Friday, November 14, 2003

US Public Patience Wearing Thin - Iraq At Pivotal Moment


Faced with a deadly insurgency abroad and a tide of complaints at home, the White House is hitting the throttle - pushing for faster action on crucial aspects of its strategy toward Iraq.

Thus the US is accelerating its timetable for Iraqi self-government, redoubling military efforts against insurgents via Operation Iron Hammer, and turning up the volume on efforts to sell the American public on the long-term benefit of Iraq transformation.

This movement comes at a moment when the US effort in Iraq may have reached a turning point. A new CIA assessment portrays Iraq as a nation on a knife-edge, balanced between democracy and chaos. Absent a change in direction, the US drive to transform Iraq could still fail, it says.
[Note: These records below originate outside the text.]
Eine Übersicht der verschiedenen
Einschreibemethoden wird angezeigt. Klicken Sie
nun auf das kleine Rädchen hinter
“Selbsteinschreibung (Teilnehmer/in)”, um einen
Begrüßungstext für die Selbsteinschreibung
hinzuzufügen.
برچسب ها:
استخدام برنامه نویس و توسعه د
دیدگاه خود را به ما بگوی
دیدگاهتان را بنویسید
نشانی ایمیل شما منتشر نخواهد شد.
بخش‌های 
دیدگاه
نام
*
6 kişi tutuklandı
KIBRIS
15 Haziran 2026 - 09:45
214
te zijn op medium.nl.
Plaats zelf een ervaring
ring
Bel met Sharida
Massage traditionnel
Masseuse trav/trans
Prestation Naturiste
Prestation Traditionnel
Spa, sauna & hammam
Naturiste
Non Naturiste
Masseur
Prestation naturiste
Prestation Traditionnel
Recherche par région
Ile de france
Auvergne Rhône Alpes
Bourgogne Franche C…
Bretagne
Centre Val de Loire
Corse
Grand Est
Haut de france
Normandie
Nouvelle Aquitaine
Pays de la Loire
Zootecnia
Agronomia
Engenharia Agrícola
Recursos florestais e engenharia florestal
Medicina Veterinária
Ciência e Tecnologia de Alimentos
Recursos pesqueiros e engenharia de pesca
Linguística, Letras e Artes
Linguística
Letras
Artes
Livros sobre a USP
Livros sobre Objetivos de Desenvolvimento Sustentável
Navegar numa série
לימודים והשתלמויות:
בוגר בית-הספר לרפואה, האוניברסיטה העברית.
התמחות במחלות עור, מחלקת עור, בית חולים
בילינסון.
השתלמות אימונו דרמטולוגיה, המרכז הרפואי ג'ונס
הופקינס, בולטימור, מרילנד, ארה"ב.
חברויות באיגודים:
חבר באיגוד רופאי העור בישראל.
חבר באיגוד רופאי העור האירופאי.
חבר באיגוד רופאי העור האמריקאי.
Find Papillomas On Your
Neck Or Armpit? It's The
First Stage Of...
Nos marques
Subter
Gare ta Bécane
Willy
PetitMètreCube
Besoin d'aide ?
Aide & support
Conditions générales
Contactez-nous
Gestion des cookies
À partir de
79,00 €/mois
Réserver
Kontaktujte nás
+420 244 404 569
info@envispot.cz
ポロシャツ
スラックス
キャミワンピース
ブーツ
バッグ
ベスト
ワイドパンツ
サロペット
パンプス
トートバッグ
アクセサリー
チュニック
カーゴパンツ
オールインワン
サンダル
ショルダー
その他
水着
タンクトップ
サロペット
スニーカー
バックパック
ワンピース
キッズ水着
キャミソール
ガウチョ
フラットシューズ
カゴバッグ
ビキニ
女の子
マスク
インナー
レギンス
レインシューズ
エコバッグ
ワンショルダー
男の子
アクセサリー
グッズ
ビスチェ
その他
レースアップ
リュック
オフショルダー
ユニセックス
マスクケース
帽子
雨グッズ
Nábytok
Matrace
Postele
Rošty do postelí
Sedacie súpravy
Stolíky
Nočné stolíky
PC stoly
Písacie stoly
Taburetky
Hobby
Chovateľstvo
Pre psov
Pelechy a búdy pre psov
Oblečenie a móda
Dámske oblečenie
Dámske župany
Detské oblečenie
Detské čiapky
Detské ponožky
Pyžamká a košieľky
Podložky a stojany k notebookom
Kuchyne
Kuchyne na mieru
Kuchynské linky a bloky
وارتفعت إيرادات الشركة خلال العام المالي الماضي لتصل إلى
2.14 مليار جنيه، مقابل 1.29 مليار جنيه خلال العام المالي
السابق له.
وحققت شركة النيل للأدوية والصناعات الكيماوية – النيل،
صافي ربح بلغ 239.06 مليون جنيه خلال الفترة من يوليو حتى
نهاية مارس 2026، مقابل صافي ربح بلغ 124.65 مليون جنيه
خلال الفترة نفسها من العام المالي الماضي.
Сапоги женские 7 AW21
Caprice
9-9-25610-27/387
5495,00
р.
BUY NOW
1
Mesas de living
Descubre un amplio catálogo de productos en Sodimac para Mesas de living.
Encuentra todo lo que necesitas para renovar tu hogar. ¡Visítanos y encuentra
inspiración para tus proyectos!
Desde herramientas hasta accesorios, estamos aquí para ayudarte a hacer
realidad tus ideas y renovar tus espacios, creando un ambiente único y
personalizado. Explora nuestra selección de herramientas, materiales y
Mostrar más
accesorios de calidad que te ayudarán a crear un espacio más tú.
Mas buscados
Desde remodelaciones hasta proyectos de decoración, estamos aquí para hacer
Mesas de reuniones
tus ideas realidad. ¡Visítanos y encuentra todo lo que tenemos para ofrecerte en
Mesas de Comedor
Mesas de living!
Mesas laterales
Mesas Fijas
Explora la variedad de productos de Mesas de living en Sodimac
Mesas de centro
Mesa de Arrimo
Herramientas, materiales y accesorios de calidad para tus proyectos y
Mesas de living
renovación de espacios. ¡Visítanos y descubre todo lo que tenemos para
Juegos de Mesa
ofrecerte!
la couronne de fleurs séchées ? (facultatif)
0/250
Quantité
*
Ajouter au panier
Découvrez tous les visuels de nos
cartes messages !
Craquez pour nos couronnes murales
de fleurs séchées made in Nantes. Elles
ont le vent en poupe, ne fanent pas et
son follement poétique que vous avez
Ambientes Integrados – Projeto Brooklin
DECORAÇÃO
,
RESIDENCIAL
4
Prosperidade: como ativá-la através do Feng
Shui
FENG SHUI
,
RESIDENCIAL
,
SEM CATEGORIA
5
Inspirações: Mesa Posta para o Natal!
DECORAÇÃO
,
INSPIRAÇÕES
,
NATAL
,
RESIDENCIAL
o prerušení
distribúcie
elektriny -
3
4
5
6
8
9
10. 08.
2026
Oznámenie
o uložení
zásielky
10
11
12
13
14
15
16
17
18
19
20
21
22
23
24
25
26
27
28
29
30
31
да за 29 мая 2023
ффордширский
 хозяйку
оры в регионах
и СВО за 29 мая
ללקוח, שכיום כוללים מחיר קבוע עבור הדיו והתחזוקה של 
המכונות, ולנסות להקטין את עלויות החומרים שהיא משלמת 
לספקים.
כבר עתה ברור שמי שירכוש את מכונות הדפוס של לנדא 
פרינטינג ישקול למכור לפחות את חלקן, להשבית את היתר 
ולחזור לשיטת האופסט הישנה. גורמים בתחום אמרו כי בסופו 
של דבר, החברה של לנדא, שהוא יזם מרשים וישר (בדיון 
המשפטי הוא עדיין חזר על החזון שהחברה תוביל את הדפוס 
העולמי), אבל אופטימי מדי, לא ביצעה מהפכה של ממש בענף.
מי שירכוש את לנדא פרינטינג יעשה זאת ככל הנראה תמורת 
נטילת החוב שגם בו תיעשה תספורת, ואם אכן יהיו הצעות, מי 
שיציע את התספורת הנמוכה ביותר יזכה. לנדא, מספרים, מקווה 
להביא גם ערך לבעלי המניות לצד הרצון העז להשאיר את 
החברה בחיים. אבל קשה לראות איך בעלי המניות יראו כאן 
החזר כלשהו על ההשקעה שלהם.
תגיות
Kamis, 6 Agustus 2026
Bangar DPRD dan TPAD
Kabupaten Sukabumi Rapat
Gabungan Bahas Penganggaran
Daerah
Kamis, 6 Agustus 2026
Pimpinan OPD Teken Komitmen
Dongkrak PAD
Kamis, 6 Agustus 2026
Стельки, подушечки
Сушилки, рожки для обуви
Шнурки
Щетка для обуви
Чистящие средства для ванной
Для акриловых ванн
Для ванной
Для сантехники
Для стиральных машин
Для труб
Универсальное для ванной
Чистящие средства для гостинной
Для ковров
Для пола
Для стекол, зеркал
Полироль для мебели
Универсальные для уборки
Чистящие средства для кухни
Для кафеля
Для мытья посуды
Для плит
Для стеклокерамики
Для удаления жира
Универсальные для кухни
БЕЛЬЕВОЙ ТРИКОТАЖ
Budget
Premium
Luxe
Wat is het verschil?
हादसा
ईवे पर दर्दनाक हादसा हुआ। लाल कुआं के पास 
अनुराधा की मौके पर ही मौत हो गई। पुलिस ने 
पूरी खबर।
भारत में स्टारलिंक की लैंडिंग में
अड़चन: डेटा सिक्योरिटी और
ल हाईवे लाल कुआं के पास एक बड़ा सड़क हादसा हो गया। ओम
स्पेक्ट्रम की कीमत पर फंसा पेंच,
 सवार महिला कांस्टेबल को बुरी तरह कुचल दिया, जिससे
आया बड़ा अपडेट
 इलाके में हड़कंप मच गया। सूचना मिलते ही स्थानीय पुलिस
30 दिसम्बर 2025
Meanwhile, last week Bush attempted to lift America's eyes from the short-term problems in Iraq to the long-term possibilities. In a speech at the National Endowment for Democracy in Washington he pledged an effort to bring democracy to the Middle East comparable to the effort that ended communism in Eastern Europe.

New Urgency, New Risks in 'Iraqification'

At least four factors forced the administration to overhaul its military and political strategy in Iraq, despite the danger that a new approach might actually diminish U.S. control over the country's future.

The foremost factor is the security risk -- from an Iraqi opposition that has become more intense, more effective, more sophisticated and more extensive. The other three are the failure of the Iraqi Governing Council to act, the Dec. 15 U.N. deadline for an Iraqi plan of action and the U.S. elections just a year away, according to administration and congressional officials and U.S. analysts.

"We so underestimated and underplanned and underthought about a post-Saddam Iraq that we've been woefully unprepared," said Sen. Chuck Hagel (R-Neb.), a Vietnam War veteran and member of the Foreign Relations Committee who has frequently visited Iraq. "Now we have a security problem. We have a reality problem. And we have a governance problem. . . . And time is not on our side."